Seamas de Barra is treasurer for the Alliance for the Defence of the Family and Marriage. “I think it’s largely campaign fatigue from the abortion referendum,” he told Al Jazeera, referring to the lack of debate around the vote compared with last year’s vote on legalising abortion.
Friday’s referendum is being held at the same time as local and European elections in Ireland, and voters are being asked to make two changes to the constitution with regards to divorce. The first is to remove the required separation period before being granted a divorce as enshrined in the Constitution, and the second is to allow for the recognition of foreign divorces.
As the law currently stands, couples seeking a divorce must be living separately for four of the past five years. If this requirement is removed from the constitution, the government plans to introduce legislation reducing the separation period to two years.
Changing the constitution would also allow the government to legislate for the recognition of foreign divorces. Currently, divorces in some jurisdictions are not recognised by the Irish state, which prevents some individuals from remarrying in Ireland while their former spouse is still alive.
Strong ‘yes’ campaign
All political parties in the Irish Houses of Parliament, known as the Oireachtas, are calling for a “yes” vote in the referendum.
Fine Gael, the party in charge of the current minority Government, are campaigning under the slogan Help Reduce Emotional Distress.
The sentiment is echoed by Orla O’Connor, director of the National Women’s Council of Ireland. She also referenced the need for an easier divorce process for those trapped in abusive relationships.
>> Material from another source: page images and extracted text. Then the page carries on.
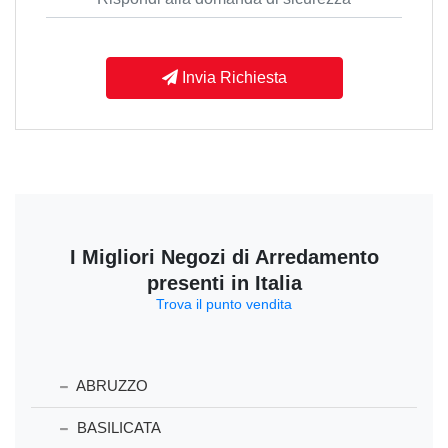
Invia Richiesta
I Migliori Negozi di Arredamento
presenti in Italia
Trova il punto vendita
ABRUZZO
BASILICATA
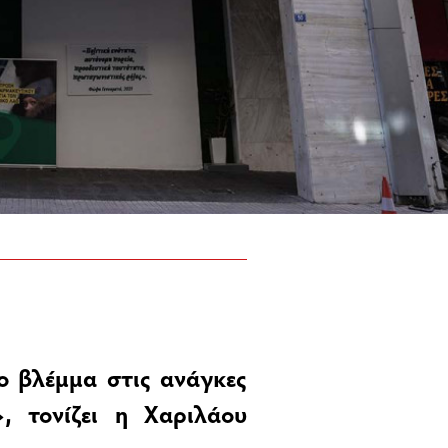
ο βλέμμα στις ανάγκες
, τονίζει η Χαριλάου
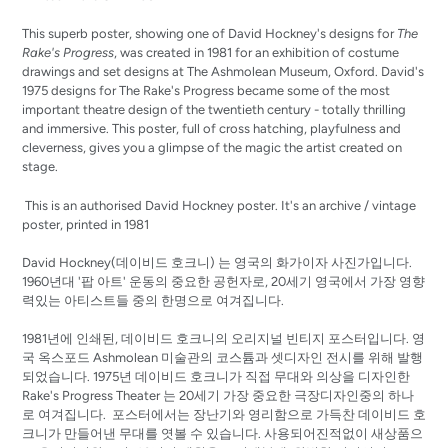
This superb poster, showing one of David Hockney's designs for
The
Rake's Progress
, was created in
1981 for a
n exhibition of costume
drawings and set designs at The Ashmolean Museum, Oxford. David's
1975 designs for The Rake's Progress became some of the most
important theatre design of the twentieth century - totally thrilling
and immersive. This poster, full of cross hatching, playfulness and
cleverness, gives you a glimpse of the magic the artist created on
stage.
This is an authorised David Hockney poster. It's an archive / vintage
poster, printed in 1981
David Hockney(데이비드 호크니) 는 영국의 화가이자 사진가입니다.
1960년대 '팝 아트' 운동의 중요한 공헌자로, 20세기 영국에서 가장 영향
력있는 아티스트들 중의 한명으로 여겨집니다.
1981년에 인쇄된, 데이비드 호크니의 오리지널 빈티지 포스터입니다. 영
국 옥스포드 Ashmolean 미술관의 코스튬과 셋디자인 전시를 위해 발행
되었습니다. 1975년 데이비드 호크니가 직접 무대와 의상을 디자인한
Rake's Progress Theater 는 20세기 가장 중요한 극장디자인중의 하나
로 여겨집니다. 포스터에서는 장난기와 영리함으로 가득찬 데이비드 호
크니가 만들어낸 무대를 엿볼 수 있습니다. 사용되어진적없이 새상품으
“By voting ‘yes’, we can create a more compassionate process for families,” she told Al Jazeera. “Divorce can also be really important for women leaving an abusive relationship. A shorter divorce process means women will be able to better protect themselves and their children from long term abuse from their former partner.”
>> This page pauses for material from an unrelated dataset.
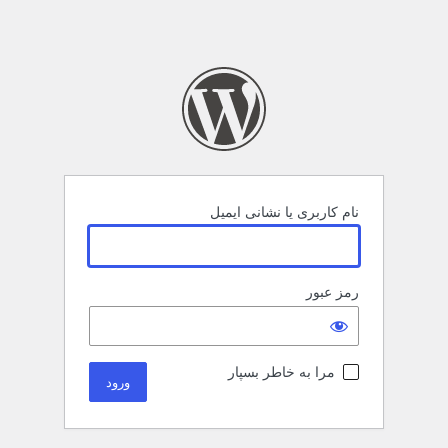
نام کاربری یا نشانی ایمیل
رمز عبور
مرا به خاطر بسپار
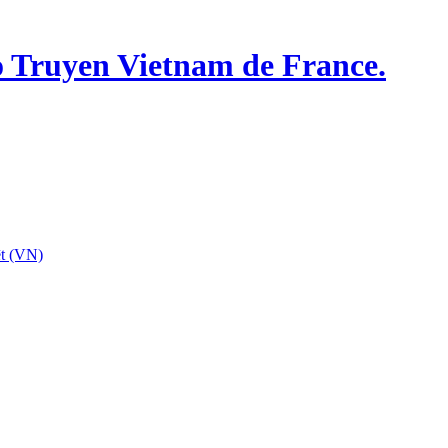
o Truyen Vietnam de France.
Nobody enters into a marriage expecting to get divorced, she said, but relationships can change over time. “A ‘yes’ vote on May 24 means we can create greater certainty and clarity for these families and ease some of the harmful restrictions that are in place,” she added.
“The constitution is not the right place to deal with complex personal relationships.”
But according to de Barra, a “yes” vote will allow couples to give up “too quickly” on their marriages, which he says could be harmful to any children involved.
“Most divorces do not arise from severe marital conflicts,” he said. “The children of low-conflict divorce suffer very much in the long term.” He said he believes divorce was acceptable in abusive relationships.
His Alliance for the Defence of the Family and Marriage is one of the only groups campaigning for a “no” vote in Friday’s referendum. While other conservative groups such as the Iona Institute, a Roman Catholic advocacy group, are also calling for a “no” vote, they are not actively campaigning.
In a press release on Tuesday, the institute’s director, David Quinn, called on the government to “immediately commission research into why couples divorce or separate, how this affects children, and what can be done to prevent divorce or separation in the first place.”
Friday’s vote marks the fourth referendum in Ireland since 2015, following votes that legalised same-sex marriage and abortion, and removed the crime of blasphemy from the Constitution. It also marks the third time the Irish public will vote on divorce, after referendums to legalise the practice in 1986 and 1995.
The 1986 referendum on legalising divorce was defeated, with 63.5 percent of the population voting against. The 1995 referendum passed by a slim majority, with 50.3 percent of voters in favour of legalisation.